Give the number of lines in the material below that include "click", and write nothing else.

Task material:
----------------
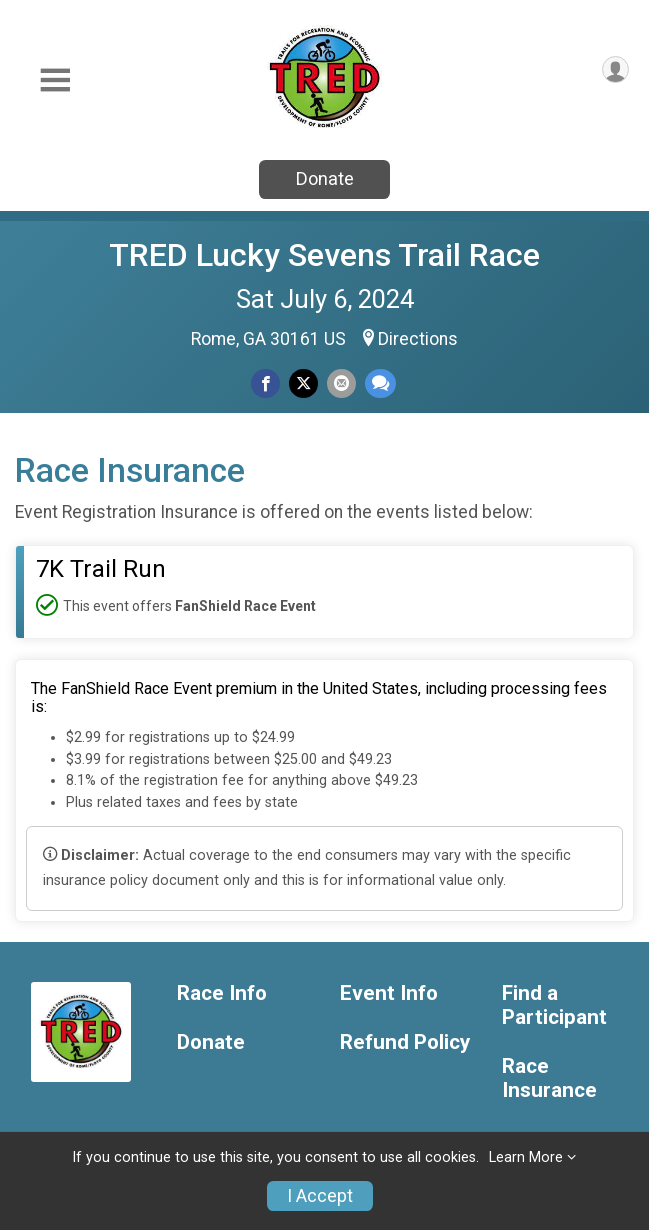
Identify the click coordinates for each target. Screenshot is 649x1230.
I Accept (320, 1196)
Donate (325, 178)
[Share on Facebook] (265, 383)
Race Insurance (549, 1078)
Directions (418, 339)
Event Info (389, 993)
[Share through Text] (380, 383)
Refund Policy (405, 1042)
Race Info (222, 993)
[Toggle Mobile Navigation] (55, 80)
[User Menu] (615, 69)
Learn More (526, 1157)
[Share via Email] (341, 383)
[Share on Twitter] (303, 383)
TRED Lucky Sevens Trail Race (324, 255)
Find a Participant (554, 1005)
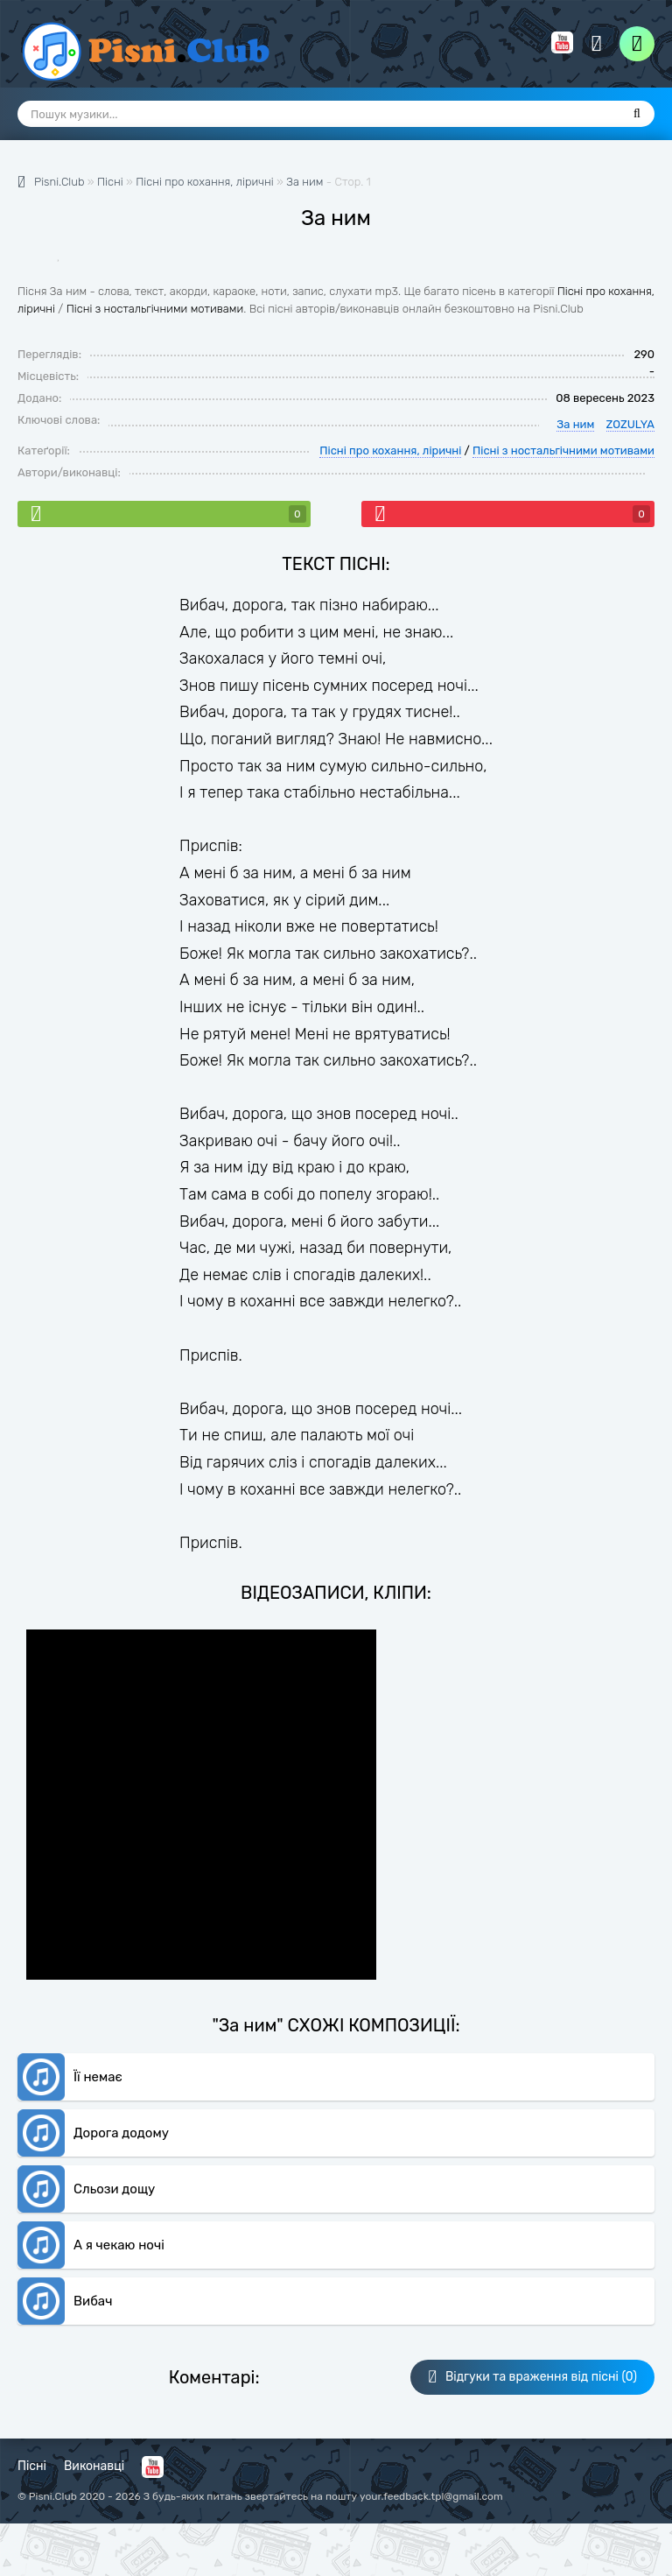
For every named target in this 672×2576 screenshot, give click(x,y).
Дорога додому (121, 2133)
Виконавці (94, 2466)
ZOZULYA (630, 424)
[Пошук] (637, 113)
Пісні (32, 2466)
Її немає (98, 2077)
----------------
Reply: 2